西方見聞録...マルコ

 

 

個別の問題と構造の問題 - 2005年12月10日(土)

さてマルコが現在、大学で教えているのは『多文化共生論』というけっこう新しめのカリキュラムだ。
「同一の社会における多様な文化の共存を是として文化の共存がもたらすプラス面を積極的に評価する」というのが多文化主義の主張なわけである。

でで、今年も暮れ行こうとしているわけだが、結構今年はこの多文化主義的な主張に対してチャレンジャブルな事件が多かった。例えば、イギリスにおけるロンドンテロの実行犯がイギリス生まれの移民の2世の少年たちであったり、秋の終わりに起きたフランスにおける野火のような暴動はやっぱり移民2世が起こしたものだった。

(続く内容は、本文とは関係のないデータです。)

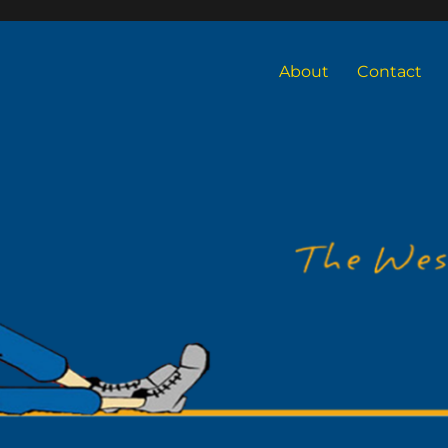
About
Contact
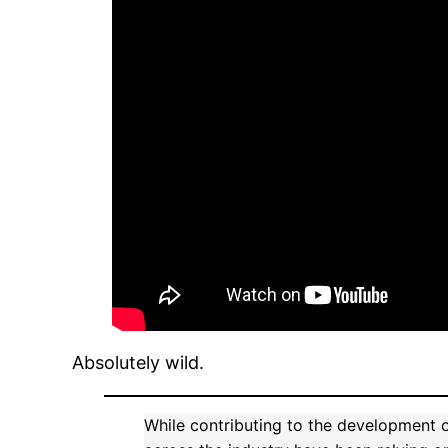
Absolutely wild.
While contributing to the development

そのたびに特別授業をして新聞記事をネタにディスカッションの授業をしたり、フランスの「公空間での平等のために『相違への権利』は私的空間にかぎる」という方針を解説して「多文化主義にもリベラル多文化主義(私的空間で自文化保持を許すけど公的空間ではNG)とコーポレイト多文化主義(公的に自文化の保持がOK)がある」なんて話しに持ちこんだりした。結構、多文化主義の理想を納得的に理解してもらうには大変な一年だった。

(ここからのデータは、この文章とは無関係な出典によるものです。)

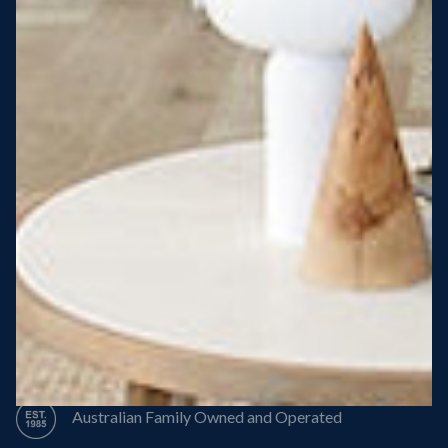
Steel Roof
Steel Frame
8 Star Energy Efficiency
High Performance Windows & Doors
50 Year Structural Warranty
Australian Family Owned and Operated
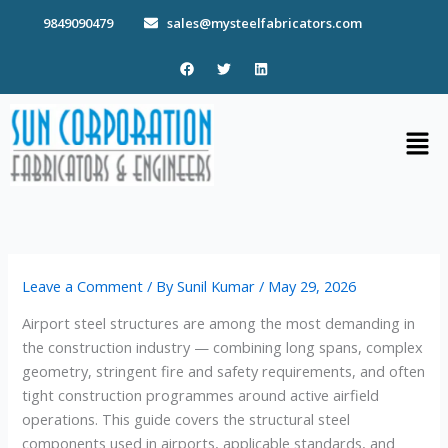
Skip
9849090479
sales@mysteelfabricators.com
to
content
F
T
L
a
w
i
c
i
n
e
t
k
b
t
e
Men
o
e
d
o
r
i
k
n
Leave a Comment
/ By
Sunil Kumar
/
May 29, 2026
Airport steel structures are among the most demanding in
the construction industry — combining long spans, complex
geometry, stringent fire and safety requirements, and often
tight construction programmes around active airfield
operations. This guide covers the structural steel
components used in airports, applicable standards, and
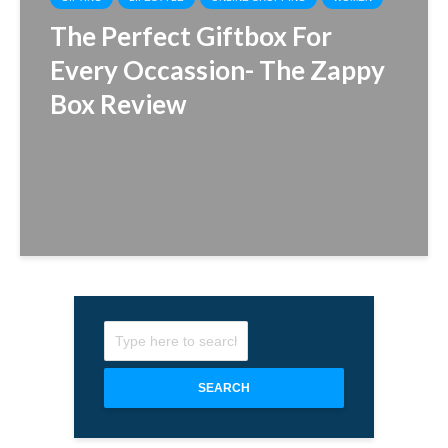
The Perfect Giftbox For
Every Occassion- The Zappy
Box Review
SEARCH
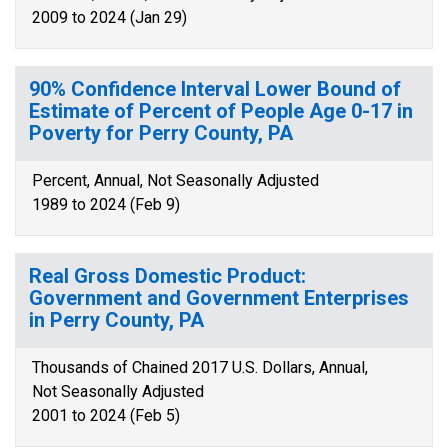
2009 to 2024 (Jan 29)
90% Confidence Interval Lower Bound of
Estimate of Percent of People Age 0-17 in
Poverty for Perry County, PA
Percent, Annual, Not Seasonally Adjusted
1989 to 2024 (Feb 9)
Real Gross Domestic Product:
Government and Government Enterprises
in Perry County, PA
Thousands of Chained 2017 U.S. Dollars, Annual,
Not Seasonally Adjusted
2001 to 2024 (Feb 5)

 二つの事件は移民を受け入れるホスト社会と移民との相互関係の中で起こった『構造的な事件』であるとマルコは認識している。真の解決のためには犯人の摘発だけではなく、受け入れ社会の側の変革や世界規模でのイスラムを取り巻く状況の改善も望まれる、そんな事件だと思う。

 そこへいくと、最近起こった日系ペルー人の男性が容疑者として逮捕された、女児殺害という痛ましい事件は『個別の事件』という気がする。性犯罪者という人々がどのようなめぐり合わせでそのような人生を歩むことになるのか、マルコは寡聞にして知らない。しかしある一定数そうした人々が社会に存在するのであれば、分母(この場合は在日外国人数。昨年末で外国人登録者数197万人)が増えればそうした人が含まれる可能性と言うのは残念ながら否定できない。

 この事件に接しマルコが思い出したのは『パリ人肉事件』の犯人、佐川氏のことだ。あれもまた日本人だからこそ起こしたという構造的な事件ではなく佐川君という個人による「個別の事件」であったと思う。

 かの事件後、フランスにおいて日本人は佐川氏と同じ日本人であるということで差別されたのであろうか?もし差別されたのであればそれは不当だ。今回の事件で日系ペルー人が差別されるのと同等に不当だ。